Are there conformational changes in MoFeP? Shockingly not at the half of MoFeP bound to FeP (proximal). But there are intriguing rotameric changes surrounding the distal MoFeP metal sites that render MoFeP asymmetric. And these are right next to FeMoco – where catalysis occurs.
Although these changes are subtle, they result in alterations in the proposed substrate pathway, termed the IS channel, that lead from the surface of MoFeP to FeMoco (where catalysis occurs). During turnover, we observe this pathway is diverted to different faces of FeMoco.
So what’s happening at FeMoco?
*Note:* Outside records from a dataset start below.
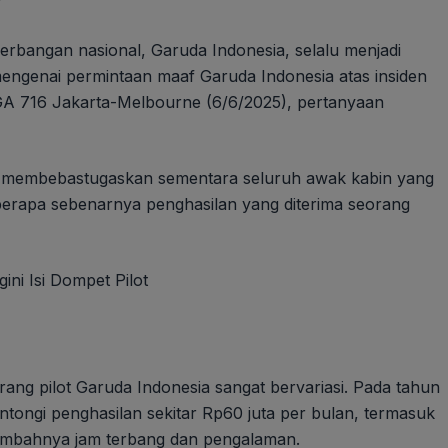
nerbangan nasional, Garuda Indonesia, selalu menjadi
engenai permintaan maaf Garuda Indonesia atas insiden
 716 Jakarta-Melbourne (6/6/2025), pertanyaan
ah membebastugaskan sementara seluruh awak kabin yang
berapa sebenarnya penghasilan yang diterima seorang
orang pilot Garuda Indonesia sangat bervariasi. Pada tahun
tongi penghasilan sekitar Rp60 juta per bulan, termasuk
rtambahnya jam terbang dan pengalaman.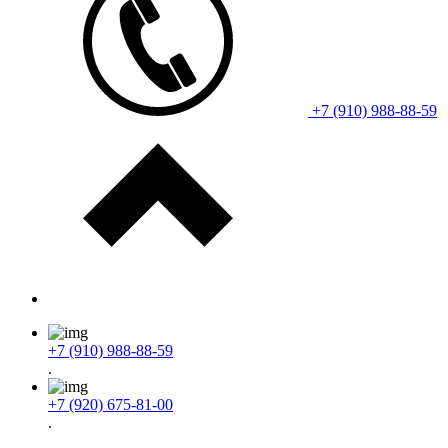
+7 (910) 988-88-59
+7 (910) 988-88-59
.
+7 (920) 675-81-00
.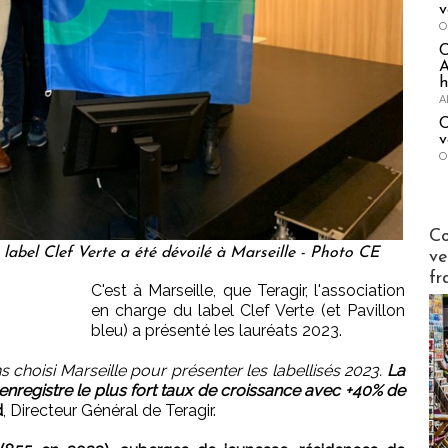
v
O
A
h
A
C
v
O
Publi-n
Co
label Clef Verte a été dévoilé à Marseille - Photo CE
ve
fr
C'est à Marseille, que Teragir, l'association
en charge du label Clef Verte (et Pavillon
bleu) a présenté les lauréats 2023.
 choisi Marseille pour présenter les labellisés 2023.
La
nregistre le plus fort taux de croissance avec +40% de
d
, Directeur Général de Teragir.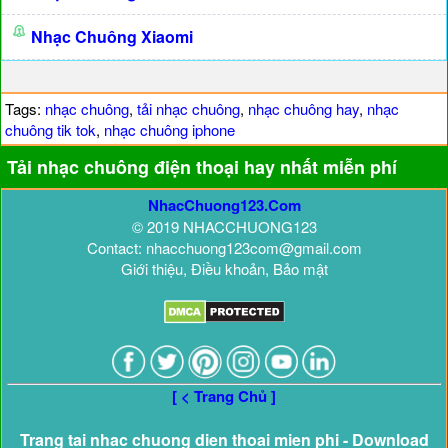
Nhạc Chuông Xiaomi
Tags:
nhạc chuông
,
tải nhạc chuông
,
nhạc chuông hay
,
nhạc
chuông tik tok
,
nhạc chuông iphone
Tải nhạc chuông điện thoại hay nhất miễn phí
NhacChuong123.Com
© 2019 NHACCHUONG123
Contact: nhacchuong123com@gmail.com
Giới thiệu, Điều khoản, Bảo mật
[ < Trang Chủ ]
Trang tai nhac chuong dien thoai mien phi - Download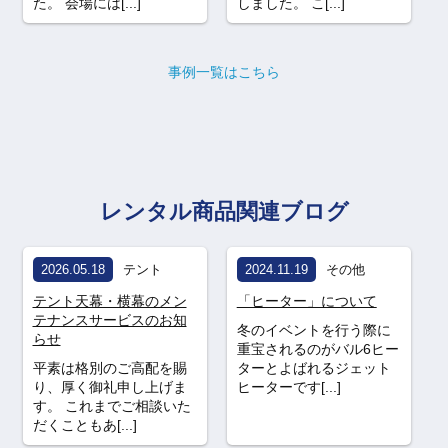
た。 会場には[...]
しました。 こ[...]
事例一覧はこちら
レンタル商品関連ブログ
2026.05.18
テント
2024.11.19
その他
テント天幕・横幕のメン
「ヒーター」について
テナンスサービスのお知
冬のイベントを行う際に
らせ
重宝されるのがバル6ヒー
平素は格別のご高配を賜
ターとよばれるジェット
り、厚く御礼申し上げま
ヒーターです[...]
す。 これまでご相談いた
だくこともあ[...]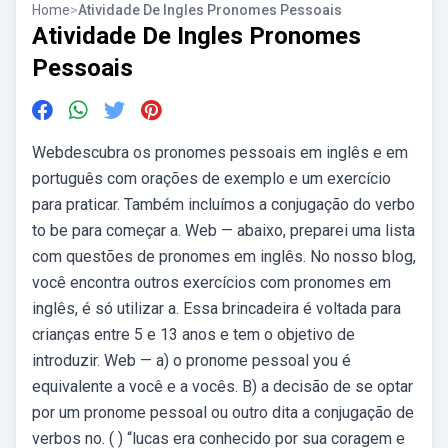
Home
>
Atividade De Ingles Pronomes Pessoais
Atividade De Ingles Pronomes
Pessoais
Webdescubra os pronomes pessoais em inglês e em
português com orações de exemplo e um exercício
para praticar. Também incluímos a conjugação do verbo
to be para começar a. Web — abaixo, preparei uma lista
com questões de pronomes em inglês. No nosso blog,
você encontra outros exercícios com pronomes em
inglês, é só utilizar a. Essa brincadeira é voltada para
crianças entre 5 e 13 anos e tem o objetivo de
introduzir. Web — a) o pronome pessoal you é
equivalente a você e a vocês. B) a decisão de se optar
por um pronome pessoal ou outro dita a conjugação de
verbos no. ( ) “lucas era conhecido por sua coragem e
Interestingly, not much at the proximal FeMoco when compared to rsMoFeP. However, at the distal FeMoco site there are changes in the FeMoco local environment as well as FeMoco itself that indicate it is more dynamic than previously anticipated.
Our observations provide evidence that asymmetry governs all aspects of nitrogenase function, from ATP hydrolysis to protein-protein interactions and e- transfer. Given the complexity of nitrogenase, it is expected numerous subtle concerted changes coordinate nitrogen reduction.